(Problem details): Return the data given below exactly as it appears.
+-------+
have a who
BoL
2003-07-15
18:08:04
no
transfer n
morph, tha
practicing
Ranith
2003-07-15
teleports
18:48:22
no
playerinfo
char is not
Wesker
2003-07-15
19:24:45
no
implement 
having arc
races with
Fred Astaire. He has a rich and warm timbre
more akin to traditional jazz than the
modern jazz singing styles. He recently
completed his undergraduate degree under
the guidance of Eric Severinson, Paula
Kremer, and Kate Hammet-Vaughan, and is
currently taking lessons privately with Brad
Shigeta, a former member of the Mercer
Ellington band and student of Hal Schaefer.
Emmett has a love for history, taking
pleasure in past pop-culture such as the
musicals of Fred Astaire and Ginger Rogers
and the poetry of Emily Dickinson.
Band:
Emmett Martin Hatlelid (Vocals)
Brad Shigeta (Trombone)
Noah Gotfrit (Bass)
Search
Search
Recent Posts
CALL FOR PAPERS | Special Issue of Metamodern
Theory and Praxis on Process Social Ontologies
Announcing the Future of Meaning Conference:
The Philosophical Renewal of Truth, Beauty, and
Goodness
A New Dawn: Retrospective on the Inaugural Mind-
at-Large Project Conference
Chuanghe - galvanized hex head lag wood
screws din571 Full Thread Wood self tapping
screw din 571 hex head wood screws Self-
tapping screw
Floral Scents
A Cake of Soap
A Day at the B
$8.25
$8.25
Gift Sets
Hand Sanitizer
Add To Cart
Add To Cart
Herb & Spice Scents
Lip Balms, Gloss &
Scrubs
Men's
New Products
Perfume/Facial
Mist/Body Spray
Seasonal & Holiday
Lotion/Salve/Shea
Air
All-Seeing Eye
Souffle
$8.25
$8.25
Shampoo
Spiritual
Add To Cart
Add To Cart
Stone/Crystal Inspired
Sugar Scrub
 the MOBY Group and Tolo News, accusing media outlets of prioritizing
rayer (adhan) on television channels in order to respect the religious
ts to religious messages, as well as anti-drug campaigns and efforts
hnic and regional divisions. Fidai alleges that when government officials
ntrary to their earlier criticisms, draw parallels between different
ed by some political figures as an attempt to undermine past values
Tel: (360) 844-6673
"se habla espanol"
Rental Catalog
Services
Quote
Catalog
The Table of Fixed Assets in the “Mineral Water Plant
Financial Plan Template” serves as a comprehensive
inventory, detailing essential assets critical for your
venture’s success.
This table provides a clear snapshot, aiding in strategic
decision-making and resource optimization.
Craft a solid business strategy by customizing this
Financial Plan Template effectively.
+-------+
(Your response):
have a who
BoL
2003-07-15
18:08:04
no
transfer n
morph, tha
practicing
Ranith
2003-07-15
teleports
18:48:22
no
playerinfo
char is not
Wesker
2003-07-15
19:24:45
no
implement 
having arc
races with
Fred Astaire. He has a rich and warm timbre
more akin to traditional jazz than the
modern jazz singing styles. He recently
completed his undergraduate degree under
the guidance of Eric Severinson, Paula
Kremer, and Kate Hammet-Vaughan, and is
currently taking lessons privately with Brad
Shigeta, a former member of the Mercer
Ellington band and student of Hal Schaefer.
Emmett has a love for history, taking
pleasure in past pop-culture such as the
musicals of Fred Astaire and Ginger Rogers
and the poetry of Emily Dickinson.
Band:
Emmett Martin Hatlelid (Vocals)
Brad Shigeta (Trombone)
Noah Gotfrit (Bass)
Search
Search
Recent Posts
CALL FOR PAPERS | Special Issue of Metamodern
Theory and Praxis on Process Social Ontologies
Announcing the Future of Meaning Conference:
The Philosophical Renewal of Truth, Beauty, and
Goodness
A New Dawn: Retrospective on the Inaugural Mind-
at-Large Project Conference
Chuanghe - galvanized hex head lag wood
screws din571 Full Thread Wood self tapping
screw din 571 hex head wood screws Self-
tapping screw
Floral Scents
A Cake of Soap
A Day at the B
$8.25
$8.25
Gift Sets
Hand Sanitizer
Add To Cart
Add To Cart
Herb & Spice Scents
Lip Balms, Gloss &
Scrubs
Men's
New Products
Perfume/Facial
Mist/Body Spray
Seasonal & Holiday
Lotion/Salve/Shea
Air
All-Seeing Eye
Souffle
$8.25
$8.25
Shampoo
Spiritual
Add To Cart
Add To Cart
Stone/Crystal Inspired
Sugar Scrub
 the MOBY Group and Tolo News, accusing media outlets of prioritizing
rayer (adhan) on television channels in order to respect the religious
ts to religious messages, as well as anti-drug campaigns and efforts
hnic and regional divisions. Fidai alleges that when government officials
ntrary to their earlier criticisms, draw parallels between different
ed by some political figures as an attempt to undermine past values
Tel: (360) 844-6673
"se habla espanol"
Rental Catalog
Services
Quote
Catalog
The Table of Fixed Assets in the “Mineral Water Plant
Financial Plan Template” serves as a comprehensive
inventory, detailing essential assets critical for your
venture’s success.
This table provides a clear snapshot, aiding in strategic
decision-making and resource optimization.
Craft a solid business strategy by customizing this
Financial Plan Template effectively.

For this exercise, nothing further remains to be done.